For a moment I thought I was dreaming; but no, the scene was too real to be mistaken for a vision. I saw the border of a black wave within ten paces of me, and still approaching! Then, and not till then, did I recognise the shaggy crests and glaring eyeballs of the buffalo!

"Oh, God; I am in their track. I shall be trampled to death!"

It was too late to attempt an escape by running. I seized my rifle and fired at the foremost of the band. The effect of my shot was not perceptible. The water of the arroyo was dashed in my face. A huge bull, ahead of the rest, furious and snorting, plunged through the stream and up the slope. I was lifted and tossed high into the air. I was thrown rearwards, and fell upon a moving mass. I did not feel hurt or stunned. I felt myself carried onward upon the backs of several animals, that, in the dense drove, ran close together. These, frightened at their strange burden, bellowed loudly, and dashed on to the front. A sudden thought struck me, and, fixing on that which was most under me, I dropped my legs astride of him, embracing his hump, and clutching the long woolly hair that grew upon his neck. The animal "routed" with extreme terror, and, plunging forward, soon headed the band.

This was exactly what I wanted; and on we went over the prairie, the bull running at top speed, believing, no doubt, that he had a panther or a catamount between his shoulders.

I had no desire to disabuse him of this belief, and, lest he should deem me altogether harmless, and come to a halt, I slipped out my bowie, which happened to be handy, and pricked him up whenever he showed symptoms of lagging. At every fresh touch of the spur he roared out, and ran forward at a redoubled pace.

My danger was still extreme. The drove was coming on behind with the front of nearly a mile. I could not have cleared it had the bull stopped and left me on the prairie.

Nothwithstanding the peril I was in, I could not resist laughing at my ludicrous situation. I felt as one does when looking at a good comedy.

We struck through a village of prairie dogs. Here I fancied the animal was about to turn and run back. This brought my mirth to a sudden pause; but the buffalo usually runs in a bee-line, and fortunately mine made no exception to the law. On he went, sinking to the knees, kicking the dust from the conical hills, snorting and bellowing with rage and terror.

The Plum Buttes were directly in the line or our course. I had seen this from the start, and knew that if I could reach them I would be safe. They were nearly three miles from the bluff where we had bivouacked, but in my ride I fancied them ten.

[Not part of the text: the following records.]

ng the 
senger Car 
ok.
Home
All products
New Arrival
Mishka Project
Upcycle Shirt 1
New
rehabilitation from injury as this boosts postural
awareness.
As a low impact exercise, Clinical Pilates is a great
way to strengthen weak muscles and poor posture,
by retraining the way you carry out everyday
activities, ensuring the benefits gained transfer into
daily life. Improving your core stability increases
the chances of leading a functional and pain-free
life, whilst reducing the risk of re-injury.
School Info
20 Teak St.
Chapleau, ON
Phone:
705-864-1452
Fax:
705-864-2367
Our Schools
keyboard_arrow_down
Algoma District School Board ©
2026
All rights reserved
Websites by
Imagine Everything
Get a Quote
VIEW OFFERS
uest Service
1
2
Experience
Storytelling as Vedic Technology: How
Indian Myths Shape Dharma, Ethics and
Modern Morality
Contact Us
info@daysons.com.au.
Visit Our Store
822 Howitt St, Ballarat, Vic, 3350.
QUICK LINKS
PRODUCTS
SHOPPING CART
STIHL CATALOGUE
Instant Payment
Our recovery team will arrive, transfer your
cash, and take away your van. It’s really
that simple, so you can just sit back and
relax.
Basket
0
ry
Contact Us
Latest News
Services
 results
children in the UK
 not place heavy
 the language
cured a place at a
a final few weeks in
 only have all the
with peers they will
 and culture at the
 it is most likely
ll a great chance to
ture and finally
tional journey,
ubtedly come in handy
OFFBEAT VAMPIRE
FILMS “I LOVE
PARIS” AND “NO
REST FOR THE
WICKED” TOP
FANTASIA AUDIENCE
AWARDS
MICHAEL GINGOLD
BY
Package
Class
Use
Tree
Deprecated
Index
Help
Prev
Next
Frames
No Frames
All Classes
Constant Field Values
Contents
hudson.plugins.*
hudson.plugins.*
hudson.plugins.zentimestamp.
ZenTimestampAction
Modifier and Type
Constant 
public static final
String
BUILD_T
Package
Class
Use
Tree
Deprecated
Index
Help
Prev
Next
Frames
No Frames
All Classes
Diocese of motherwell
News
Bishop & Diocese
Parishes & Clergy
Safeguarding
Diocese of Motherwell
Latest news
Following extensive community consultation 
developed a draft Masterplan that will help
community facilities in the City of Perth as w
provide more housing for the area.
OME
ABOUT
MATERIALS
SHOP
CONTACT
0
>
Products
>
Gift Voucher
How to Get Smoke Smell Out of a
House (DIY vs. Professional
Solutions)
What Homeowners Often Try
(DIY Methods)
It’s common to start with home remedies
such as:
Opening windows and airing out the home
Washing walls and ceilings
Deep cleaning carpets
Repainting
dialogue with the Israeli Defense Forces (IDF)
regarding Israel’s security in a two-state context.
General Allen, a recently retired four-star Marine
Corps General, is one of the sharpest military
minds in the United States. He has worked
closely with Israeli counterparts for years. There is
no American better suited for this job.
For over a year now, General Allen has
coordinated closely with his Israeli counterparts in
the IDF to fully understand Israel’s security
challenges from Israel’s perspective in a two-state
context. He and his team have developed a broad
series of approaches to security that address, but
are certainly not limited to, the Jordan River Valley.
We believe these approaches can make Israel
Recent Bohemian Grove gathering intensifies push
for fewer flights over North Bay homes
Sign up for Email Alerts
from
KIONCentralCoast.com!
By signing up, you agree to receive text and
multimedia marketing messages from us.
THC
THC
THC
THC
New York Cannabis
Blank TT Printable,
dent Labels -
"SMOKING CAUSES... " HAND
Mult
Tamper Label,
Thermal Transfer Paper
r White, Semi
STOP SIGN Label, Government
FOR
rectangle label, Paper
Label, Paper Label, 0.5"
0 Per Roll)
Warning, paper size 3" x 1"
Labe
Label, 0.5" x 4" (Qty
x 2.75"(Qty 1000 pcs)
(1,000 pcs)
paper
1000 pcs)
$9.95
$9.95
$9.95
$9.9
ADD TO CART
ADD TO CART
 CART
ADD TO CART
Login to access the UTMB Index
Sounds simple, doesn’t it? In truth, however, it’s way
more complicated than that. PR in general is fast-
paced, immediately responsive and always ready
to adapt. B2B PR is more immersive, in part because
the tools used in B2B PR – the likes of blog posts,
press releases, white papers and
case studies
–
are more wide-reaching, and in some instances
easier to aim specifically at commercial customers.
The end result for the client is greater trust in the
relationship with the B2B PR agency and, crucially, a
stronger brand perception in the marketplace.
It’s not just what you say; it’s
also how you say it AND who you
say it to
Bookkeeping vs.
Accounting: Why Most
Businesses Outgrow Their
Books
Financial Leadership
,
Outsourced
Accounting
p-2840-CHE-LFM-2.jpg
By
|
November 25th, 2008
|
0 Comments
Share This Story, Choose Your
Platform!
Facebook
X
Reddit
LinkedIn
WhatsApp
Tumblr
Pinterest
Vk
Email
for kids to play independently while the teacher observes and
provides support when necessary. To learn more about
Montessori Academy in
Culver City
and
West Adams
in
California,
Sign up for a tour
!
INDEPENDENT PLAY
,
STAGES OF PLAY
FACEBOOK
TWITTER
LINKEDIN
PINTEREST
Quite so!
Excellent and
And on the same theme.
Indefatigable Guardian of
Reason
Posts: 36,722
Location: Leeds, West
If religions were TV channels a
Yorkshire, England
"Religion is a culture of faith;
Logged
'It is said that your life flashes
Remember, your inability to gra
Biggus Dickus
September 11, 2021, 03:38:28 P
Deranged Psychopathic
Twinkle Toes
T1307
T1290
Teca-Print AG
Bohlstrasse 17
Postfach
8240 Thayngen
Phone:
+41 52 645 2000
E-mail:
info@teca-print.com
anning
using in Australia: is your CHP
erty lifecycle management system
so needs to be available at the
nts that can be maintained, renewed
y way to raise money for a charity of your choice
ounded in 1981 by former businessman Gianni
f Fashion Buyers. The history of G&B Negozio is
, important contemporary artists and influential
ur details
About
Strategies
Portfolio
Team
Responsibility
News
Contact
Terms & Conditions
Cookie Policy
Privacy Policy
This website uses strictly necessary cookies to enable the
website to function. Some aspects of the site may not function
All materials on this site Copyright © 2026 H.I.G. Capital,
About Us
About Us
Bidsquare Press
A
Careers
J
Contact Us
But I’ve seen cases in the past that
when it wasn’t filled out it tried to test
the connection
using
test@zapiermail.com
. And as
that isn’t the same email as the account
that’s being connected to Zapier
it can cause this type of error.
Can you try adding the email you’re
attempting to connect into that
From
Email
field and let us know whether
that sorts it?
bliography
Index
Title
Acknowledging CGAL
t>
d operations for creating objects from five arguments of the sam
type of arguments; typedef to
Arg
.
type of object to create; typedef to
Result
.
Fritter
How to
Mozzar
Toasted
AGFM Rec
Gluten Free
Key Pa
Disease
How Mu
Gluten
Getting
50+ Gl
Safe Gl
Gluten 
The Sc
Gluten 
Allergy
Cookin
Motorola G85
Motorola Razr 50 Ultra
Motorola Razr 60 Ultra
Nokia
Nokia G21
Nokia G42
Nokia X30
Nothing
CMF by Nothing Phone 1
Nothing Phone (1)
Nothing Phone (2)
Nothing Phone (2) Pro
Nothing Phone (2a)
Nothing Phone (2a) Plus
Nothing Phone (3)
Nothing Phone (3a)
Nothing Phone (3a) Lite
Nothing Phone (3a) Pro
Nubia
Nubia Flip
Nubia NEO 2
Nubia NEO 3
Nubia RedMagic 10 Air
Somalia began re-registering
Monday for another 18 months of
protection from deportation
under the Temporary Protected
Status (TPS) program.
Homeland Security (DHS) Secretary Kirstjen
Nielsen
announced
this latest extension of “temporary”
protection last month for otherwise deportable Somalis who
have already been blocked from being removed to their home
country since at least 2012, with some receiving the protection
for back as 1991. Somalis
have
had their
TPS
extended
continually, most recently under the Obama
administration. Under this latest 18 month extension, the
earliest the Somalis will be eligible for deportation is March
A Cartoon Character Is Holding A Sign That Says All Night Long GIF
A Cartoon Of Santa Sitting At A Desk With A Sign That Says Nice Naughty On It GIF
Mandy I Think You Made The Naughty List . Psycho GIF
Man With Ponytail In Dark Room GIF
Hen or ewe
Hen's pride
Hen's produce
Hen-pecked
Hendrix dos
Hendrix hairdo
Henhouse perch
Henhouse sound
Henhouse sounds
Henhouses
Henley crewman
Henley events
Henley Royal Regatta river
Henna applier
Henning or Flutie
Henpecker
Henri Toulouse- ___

A small one rose over the prairie, several hundred yards nearer than the main heights. Towards this I pricked the foaming bull in a last stretch, and he brought me cleverly within a hundred yards of its base.

It was now time to take leave of my dusky companion. I could have slaughtered him as I leaned over his back. My knife rested upon the most vulnerable part of his huge body. No! I could not have slain that buffalo for the Koh-i-noor.

Untwisting my fingers from his thick fleece, I slipped down over his tail, and without as much as saying "Goodnight!" ran with all my speed towards the knoll. I climbed up; and sitting down upon a loose boulder of rock, looked over the prairie.